[Collected data]
____________

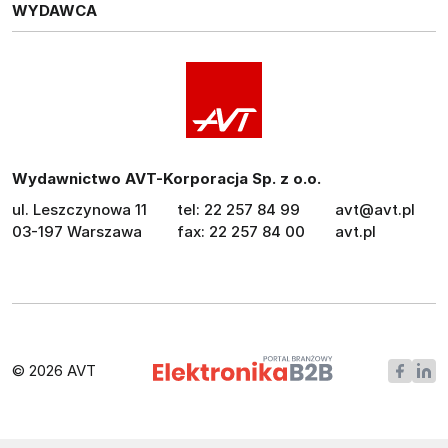
WYDAWCA
Wydawnictwo AVT-Korporacja Sp. z o.o.
ul. Leszczynowa 11
tel: 22 257 84 99
avt@avt.pl
03-197 Warszawa
fax: 22 257 84 00
avt.pl
© 2026 AVT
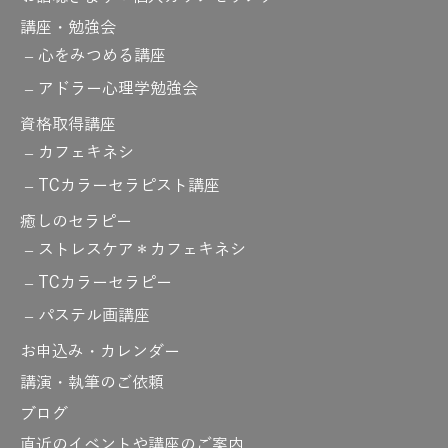
講座・勉強会
心をみつめる講座
アドラー心理学勉強会
資格取得講座
カフェキネシ
TCカラーセラピスト講座
癒しのセラピー
ストレスケア＊カフェキネシ
TCカラーセラピー
パステル画講座
お申込み・カレンダー
講演・執筆のご依頼
ブログ
直近のイベントや講座のご案内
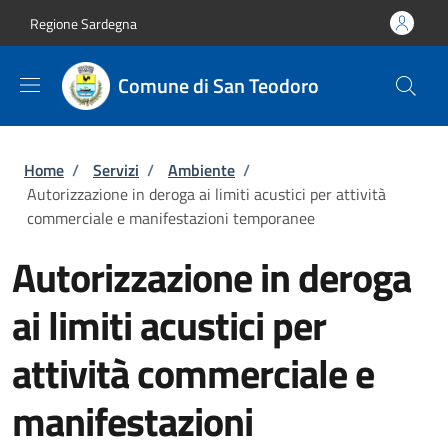
Salta al contenuto principale
Skip to footer content
Regione Sardegna
Comune di San Teodoro
Briciole di pane
Home
/
Servizi
/
Ambiente
/
Autorizzazione in deroga ai limiti acustici per attività
commerciale e manifestazioni temporanee
Autorizzazione in deroga
ai limiti acustici per
attività commerciale e
manifestazioni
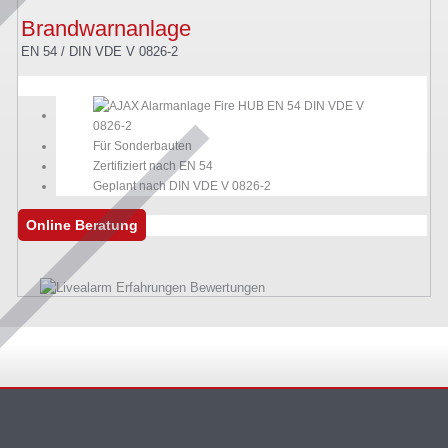
Brandwarnanlage
EN 54 / DIN VDE V 0826-2
Für Sonderbauten
Zertifiziert nach EN 54
Geplant nach DIN VDE V 0826-2
Online Beratung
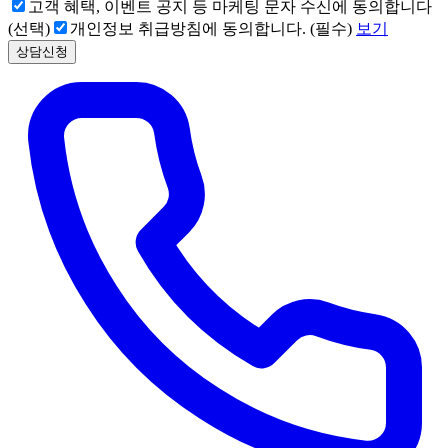
고객 혜택, 이벤트 공지 등 마케팅 문자 수신에 동의합니다
(선택)
개인정보 취급방침에 동의합니다. (필수)
보기
상담신청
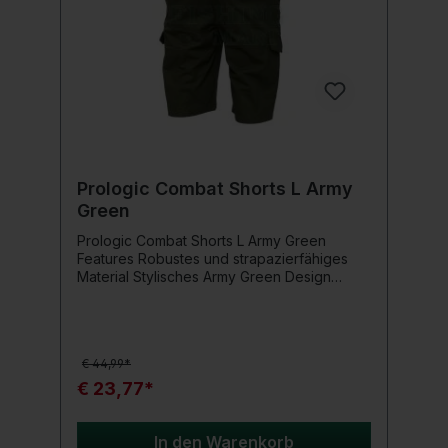
Prologic Combat Shorts L Army
Green
Prologic Combat Shorts L Army Green
Features Robustes und strapazierfähiges
Material Stylisches Army Green Design
Bequeme Passform für lange Ansitze
Praktische Taschen für Zubehör Optimale
Bewegungsfreiheit Technische Daten
Größe: L Farbe: Army Green Material:
€ 44,99*
Hochwertige Baumwollmischung
Einsatzbereich Die Prologic Combat Shorts
€ 23,77*
sind ideal für alle Angler, die eine robuste
und komfortable Bekleidung am Wasser
suchen. Perfekt für den Einsatz während
In den Warenkorb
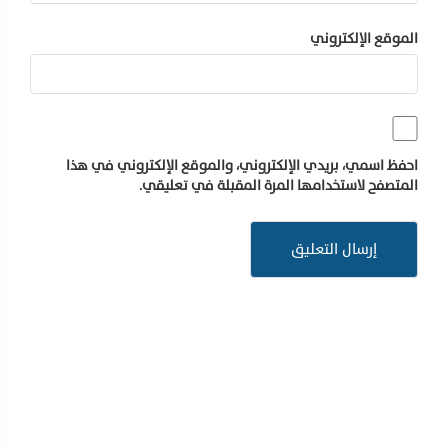
الموقع الإلكتروني
احفظ اسمي، بريدي الإلكتروني، والموقع الإلكتروني في هذا
المتصفح لاستخدامها المرة المقبلة في تعليقي.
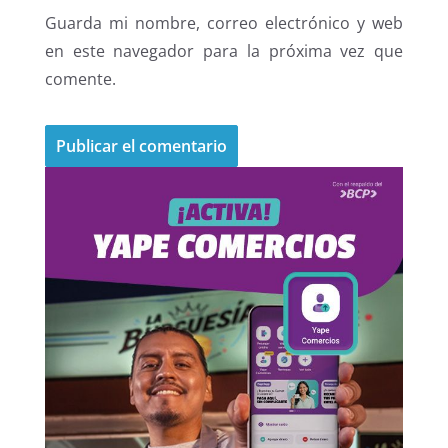
Guarda mi nombre, correo electrónico y web
en este navegador para la próxima vez que
comente.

____________

Work request:
Give back the entries above exactly as they stand. Leave the images out.

Task output:
WYDAWCA
Wydawnictwo AVT-Korporacja Sp. z o.o.
ul. Leszczynowa 11
tel: 22 257 84 99
avt@avt.pl
03-197 Warszawa
fax: 22 257 84 00
avt.pl
© 2026 AVT
講座・勉強会
心をみつめる講座
アドラー心理学勉強会
資格取得講座
カフェキネシ
TCカラーセラピスト講座
癒しのセラピー
ストレスケア＊カフェキネシ
TCカラーセラピー
パステル画講座
お申込み・カレンダー
講演・執筆のご依頼
ブログ
直近のイベントや講座のご案内
Salta al contenuto principale
Skip to footer content
Regione Sardegna
Comune di San Teodoro
Briciole di pane
Home
/
Servizi
/
Ambiente
/
Autorizzazione in deroga ai limiti acustici per attività
commerciale e manifestazioni temporanee
Autorizzazione in deroga
ai limiti acustici per
attività commerciale e
manifestazioni
Brandwarnanlage
EN 54 / DIN VDE V 0826-2
Für Sonderbauten
Zertifiziert nach EN 54
Geplant nach DIN VDE V 0826-2
Online Beratung
고객 혜택, 이벤트 공지 등 마케팅 문자 수신에 동의합니다
(선택)
개인정보 취급방침에 동의합니다. (필수)
보기
상담신청
Prologic Combat Shorts L Army
Green
Prologic Combat Shorts L Army Green
Features Robustes und strapazierfähiges
Material Stylisches Army Green Design
Bequeme Passform für lange Ansitze
Praktische Taschen für Zubehör Optimale
Bewegungsfreiheit Technische Daten
Größe: L Farbe: Army Green Material:
€ 44,99*
Hochwertige Baumwollmischung
Einsatzbereich Die Prologic Combat Shorts
€ 23,77*
sind ideal für alle Angler, die eine robuste
und komfortable Bekleidung am Wasser
suchen. Perfekt für den Einsatz während
In den Warenkorb
الموقع الإلكتروني
احفظ اسمي، بريدي الإلكتروني، والموقع الإلكتروني في هذا
المتصفح لاستخدامها المرة المقبلة في تعليقي.
Guarda mi nombre, correo electrónico y web
en este navegador para la próxima vez que
comente.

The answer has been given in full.